1.  2018 NCSBC Effective Change Dates

On July 13th a memo was distributed to all customers notifying them of the 2018 NCSBC effective change dates.  The 2018 NC Building, Residential (Single Family), Existing Building, Energy, Fire Prevention, Mechanical, Plumbing, and Fuel Gas Codes has a transition period beginning July 1, 2018, through December 31, 2018.  The absolute cutoff date, established by the BCC, for use of the 2012 NC State Building Code family, is December 31, 2018. 

It is very important for professionals to closely monitor and determine when their project's design will switch to the new 2018 NC State Building Code family.  Compliance with the above transition period and Department policy are essential.  

We strongly recommended submittal of plans for new commercial projects, residential projects, master plan projects, and renovation up-fits (encompassing 20,000sf. or more), no later than August 31st.   We recommend submission of smaller commercial plans no later than October 1, 2018.  Even if submitted by these dates, customers should carefully monitor their project timelines if their projects move to a second or subsequent review cycle to ensure the project does not linger without moving forward into the permitting phase, once approved.

If your project permit(s) documents are not submitted by 4:45 p.m. on December 28, 2018 (regardless of plan submission date), you will be required to comply with the 2018 North Carolina Building Code family (excludes electrical).  This may require additional plan review cycles and/or fees; taking extra time.  While state law requires the Department to issue code compliant permits, the burden is on the owner's team to estimate when your permit will be issued.

2.  HB-948 Early Observations

The Department has completed a lot of work for HB948 and has been submitting reports to DOI monthly on high failure rate contractors; tracking (under normal conditions) 10-15 items.  The conflict within HB948 is the two-day requirement.  DOI will contact the Director of Code Enforcement when inspections go beyond the two-day requirement and will then shut off the contractor on any inspections over two days.  The Department is confident in the two-day delay within the program and will need to shut off the HFR modular for now.
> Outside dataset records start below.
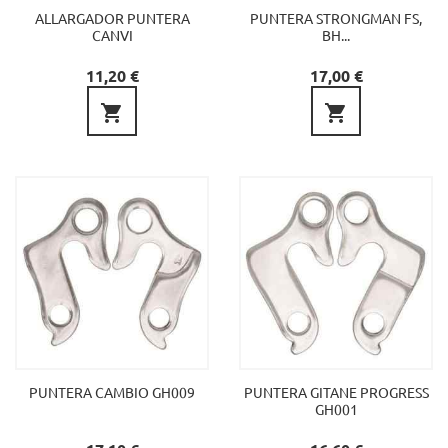
ALLARGADOR PUNTERA
PUNTERA STRONGMAN FS,
CANVI
BH...
Preu
Preu
11,20 €
17,00 €


PUNTERA CAMBIO GH009
PUNTERA GITANE PROGRESS
GH001
Preu
Preu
HB948 passed and we requested House Representative Brody to meet with the Department.  Representative Brody shared his ideas on why the bill passed and agreed with our process.  We now have a new tool on the contractor's dashboard, for use of components and elements, to include a required form submittal.  The contractor can choose to have a design professional perform an inspection, submit a letter of completion to the contractor for upload to our system.  We now require this form to be completed in an effort to maintain consistency, along with educating and training staff.  This form is an electronic fill-in form, it cannot be altered, and the inspector will know exactly what to inspect based on the form.  The form became mandatory on October 1st and is located on the contractors' dashboard (for residential footings only) and the Department's website.

3.  Focus Group Update

The Code Enforcement Service Streams Customer Focus group was created and met August 30th with the Commercial group and September 11th with the Residential group.  Building Development Commission Representatives submitted names of those that volunteered to serve in these focus groups.  Attending were 23 commercial participants and 12 residential participants.  Meetings were facilitated by Shannon Clubb, Melanie Sellers, and Sue Kumar.  In these meetings, we shared high-level sketches of the current state of our plan review workflows, along with our vision of the future, which includes cloud based-file management, no sheet index, and a potential change of platform or software, among other improvements.  

4.  HCDT Now SPECIAL PROJECTS TEAM

The Department received many suggestions from AIA and various associations on the rebranding of the Hybrid Collaborative Delivery Team (HCDT).  After reviewing all suggestions; the "SPECIAL PROJECTS TEAM" was selected as the new name for the HCDT.  The Department is looking at sustainable design items and will integrate this into the Special Projects Team.